In deze financiële begroting zijn een aantal technische uitgangspunten opgenomen die we ook bij de perspectiefnota hebben gehanteerd. Ze hebben betrekking op specifieke onderdelen van de begroting, zoals te hanteren percentages voor rente, loon en prijsstijging, de ontwikkeling van de lokale lasten. We lichten ze hieronder toe.
Rente
Bij het bepalen van de rekenrente (renteomslag-percentage) volgen we de notitie rente van de commissie BBV. Op basis van de huidige leningenportefeuille en het huidige investeringsplan komen we voor 2026 uit op een rentepercentage van 1% . 

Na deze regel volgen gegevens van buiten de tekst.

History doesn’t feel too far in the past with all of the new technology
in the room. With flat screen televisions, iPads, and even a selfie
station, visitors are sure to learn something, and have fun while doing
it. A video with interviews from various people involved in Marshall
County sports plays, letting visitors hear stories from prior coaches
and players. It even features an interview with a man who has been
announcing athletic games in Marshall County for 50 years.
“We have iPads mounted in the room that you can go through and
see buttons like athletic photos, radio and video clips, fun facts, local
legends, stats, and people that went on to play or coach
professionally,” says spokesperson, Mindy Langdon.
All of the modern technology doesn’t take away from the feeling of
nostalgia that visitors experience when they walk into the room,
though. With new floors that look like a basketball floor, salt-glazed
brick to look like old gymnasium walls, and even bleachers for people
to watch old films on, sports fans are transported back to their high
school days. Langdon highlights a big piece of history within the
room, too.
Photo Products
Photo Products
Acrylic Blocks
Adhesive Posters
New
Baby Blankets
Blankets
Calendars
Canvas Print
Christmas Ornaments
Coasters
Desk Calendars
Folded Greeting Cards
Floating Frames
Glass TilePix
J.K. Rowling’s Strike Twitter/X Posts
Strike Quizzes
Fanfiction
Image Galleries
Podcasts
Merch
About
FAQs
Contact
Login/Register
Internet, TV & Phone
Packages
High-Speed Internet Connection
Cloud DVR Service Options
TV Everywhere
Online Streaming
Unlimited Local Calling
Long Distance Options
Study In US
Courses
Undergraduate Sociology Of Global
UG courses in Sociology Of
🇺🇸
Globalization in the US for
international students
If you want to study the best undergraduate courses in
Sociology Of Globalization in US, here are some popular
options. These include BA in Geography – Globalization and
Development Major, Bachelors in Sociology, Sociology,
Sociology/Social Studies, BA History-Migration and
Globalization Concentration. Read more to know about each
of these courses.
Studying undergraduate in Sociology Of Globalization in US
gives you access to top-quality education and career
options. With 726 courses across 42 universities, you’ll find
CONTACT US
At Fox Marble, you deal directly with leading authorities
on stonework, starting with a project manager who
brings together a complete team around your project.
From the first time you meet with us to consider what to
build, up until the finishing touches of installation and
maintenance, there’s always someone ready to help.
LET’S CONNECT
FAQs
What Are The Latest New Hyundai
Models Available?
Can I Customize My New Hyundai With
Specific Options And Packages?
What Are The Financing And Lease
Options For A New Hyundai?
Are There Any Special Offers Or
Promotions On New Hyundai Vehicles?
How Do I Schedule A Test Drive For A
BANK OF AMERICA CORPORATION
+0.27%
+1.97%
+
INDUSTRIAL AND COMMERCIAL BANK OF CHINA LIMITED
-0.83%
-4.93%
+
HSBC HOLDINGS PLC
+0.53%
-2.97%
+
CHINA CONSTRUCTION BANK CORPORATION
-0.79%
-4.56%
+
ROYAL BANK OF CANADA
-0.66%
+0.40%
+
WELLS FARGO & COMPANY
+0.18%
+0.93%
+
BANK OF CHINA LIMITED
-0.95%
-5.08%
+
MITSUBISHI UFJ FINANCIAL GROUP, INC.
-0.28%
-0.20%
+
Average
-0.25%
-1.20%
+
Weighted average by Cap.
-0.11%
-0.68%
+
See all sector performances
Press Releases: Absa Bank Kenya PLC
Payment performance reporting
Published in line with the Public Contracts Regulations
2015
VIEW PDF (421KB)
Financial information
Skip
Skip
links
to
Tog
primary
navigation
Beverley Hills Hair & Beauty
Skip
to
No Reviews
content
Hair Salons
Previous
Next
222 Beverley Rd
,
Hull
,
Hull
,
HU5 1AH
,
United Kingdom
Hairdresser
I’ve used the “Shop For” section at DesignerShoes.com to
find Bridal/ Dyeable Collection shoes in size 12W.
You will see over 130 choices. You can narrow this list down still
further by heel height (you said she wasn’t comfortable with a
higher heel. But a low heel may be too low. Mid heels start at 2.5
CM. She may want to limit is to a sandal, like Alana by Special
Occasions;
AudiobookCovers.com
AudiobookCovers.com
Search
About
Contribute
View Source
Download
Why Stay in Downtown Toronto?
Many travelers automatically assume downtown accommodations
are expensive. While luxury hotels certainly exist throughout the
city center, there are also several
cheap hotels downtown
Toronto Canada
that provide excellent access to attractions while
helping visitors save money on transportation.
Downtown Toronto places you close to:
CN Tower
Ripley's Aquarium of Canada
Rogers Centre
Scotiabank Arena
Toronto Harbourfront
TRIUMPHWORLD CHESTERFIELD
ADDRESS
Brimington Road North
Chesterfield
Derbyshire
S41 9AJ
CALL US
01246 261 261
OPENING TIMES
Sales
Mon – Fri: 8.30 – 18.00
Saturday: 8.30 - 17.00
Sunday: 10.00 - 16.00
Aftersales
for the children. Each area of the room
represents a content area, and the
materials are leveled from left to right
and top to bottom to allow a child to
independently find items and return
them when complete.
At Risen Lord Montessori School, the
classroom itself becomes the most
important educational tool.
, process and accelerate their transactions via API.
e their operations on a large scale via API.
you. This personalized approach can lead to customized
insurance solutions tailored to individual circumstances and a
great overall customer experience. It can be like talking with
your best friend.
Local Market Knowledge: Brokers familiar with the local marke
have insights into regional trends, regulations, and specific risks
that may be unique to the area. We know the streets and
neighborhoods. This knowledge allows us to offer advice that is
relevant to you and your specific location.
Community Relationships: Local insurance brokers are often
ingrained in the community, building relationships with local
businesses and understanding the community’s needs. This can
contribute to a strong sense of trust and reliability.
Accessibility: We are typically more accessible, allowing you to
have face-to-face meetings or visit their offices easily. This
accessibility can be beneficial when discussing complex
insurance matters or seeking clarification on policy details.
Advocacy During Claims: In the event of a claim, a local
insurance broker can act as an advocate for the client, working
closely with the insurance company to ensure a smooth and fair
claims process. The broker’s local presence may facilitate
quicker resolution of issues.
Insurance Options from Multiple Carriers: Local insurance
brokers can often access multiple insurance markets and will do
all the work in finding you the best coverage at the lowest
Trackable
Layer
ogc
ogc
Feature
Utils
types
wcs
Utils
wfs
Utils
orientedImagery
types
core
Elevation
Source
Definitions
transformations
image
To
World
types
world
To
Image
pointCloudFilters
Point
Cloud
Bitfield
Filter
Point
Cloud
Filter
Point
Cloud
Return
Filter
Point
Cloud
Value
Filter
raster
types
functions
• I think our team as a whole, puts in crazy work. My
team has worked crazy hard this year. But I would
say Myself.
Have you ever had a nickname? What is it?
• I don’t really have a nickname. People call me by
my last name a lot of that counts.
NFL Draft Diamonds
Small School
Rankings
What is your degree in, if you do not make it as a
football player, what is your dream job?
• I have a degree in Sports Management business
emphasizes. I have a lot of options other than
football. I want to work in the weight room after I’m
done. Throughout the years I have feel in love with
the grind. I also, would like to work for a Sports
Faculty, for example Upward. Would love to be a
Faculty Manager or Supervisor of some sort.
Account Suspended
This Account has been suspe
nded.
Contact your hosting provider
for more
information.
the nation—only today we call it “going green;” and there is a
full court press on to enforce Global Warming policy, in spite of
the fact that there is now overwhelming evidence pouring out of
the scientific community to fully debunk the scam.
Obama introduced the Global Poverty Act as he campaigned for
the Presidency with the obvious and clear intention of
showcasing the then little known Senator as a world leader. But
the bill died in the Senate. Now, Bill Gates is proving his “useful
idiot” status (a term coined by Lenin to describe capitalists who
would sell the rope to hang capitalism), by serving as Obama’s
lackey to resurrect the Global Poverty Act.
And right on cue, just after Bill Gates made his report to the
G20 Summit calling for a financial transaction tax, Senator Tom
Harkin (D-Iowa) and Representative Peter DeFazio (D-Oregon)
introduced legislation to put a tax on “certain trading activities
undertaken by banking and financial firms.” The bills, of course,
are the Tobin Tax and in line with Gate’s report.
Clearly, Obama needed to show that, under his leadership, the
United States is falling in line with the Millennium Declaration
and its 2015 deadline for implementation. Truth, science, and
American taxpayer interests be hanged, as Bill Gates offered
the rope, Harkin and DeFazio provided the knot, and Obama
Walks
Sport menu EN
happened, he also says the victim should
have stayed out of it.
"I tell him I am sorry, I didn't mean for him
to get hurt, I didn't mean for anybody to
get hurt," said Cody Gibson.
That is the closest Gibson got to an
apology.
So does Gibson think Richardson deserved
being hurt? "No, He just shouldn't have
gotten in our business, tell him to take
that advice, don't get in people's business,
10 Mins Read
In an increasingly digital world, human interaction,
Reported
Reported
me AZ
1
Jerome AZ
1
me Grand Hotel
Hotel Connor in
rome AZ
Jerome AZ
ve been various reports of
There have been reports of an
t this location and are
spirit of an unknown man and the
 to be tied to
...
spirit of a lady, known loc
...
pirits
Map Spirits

Loon-en prijsontwikkelingen
Deze begroting is gebaseerd op constante prijzen. Voor de ramingen van de loonkosten van het ambtelijk personeel vormen de cao-afspraken het uitgangspunt. Medio april is er een eindresultaat bereikt over de nieuwe cao. Deze heeft een looptijd van twee jaar van 1 april 2025 tot en met 31 maart 2027. De invoering van de nieuwe cao gebeurt gefaseerd; per saldo gaat het om een structurele salarisstijging van totaal 6,7% plus € 35,00 nominaal. 
Lokale heffingen
Voor de afvalstoffen- en rioolheffing is het uitgangspunt 100% kostendekkend. Het tarief voor de afvalstoffenheffing is ten opzichte van 2025 verhoogd met € 12,00. Het staat voor 2026 op € 242,00 per huishouden. Het tarief voor de rioolheffing blijft ongewijzigd ten opzichte van 2025 en bedraagt € 186,00. De opbrengst onroerende zaakbelastingen verhogen we met een inflatiecorrectie van 2,6%. Zie ook de paragraaf lokale heffingen.
Gemeentefondsuitkering
Gemeenten ontvangen normaal gesproken op drie tijdstippen in het jaar informatie over de uitkering uit het gemeentefonds: in mei op basis van de voorjaarsnota van het Rijk, in september op basis van de miljoenennota van het Rijk en in december op basis van de najaarsnota van het Rijk. De financiële gevolgen van de meicirculaire 2025 zijn in deze programmabegroting verwerkt. Dit is conform de begrotingsrichtlijnen en de toetsingsaspecten die de provincie ons voorschrijft. 
Investeringen
Afschrijvingslasten worden berekend per 1 januari volgend op het jaar van ingebruikname. Rentekosten berekenen we volgens regelgeving over de balanswaarde per 1 januari.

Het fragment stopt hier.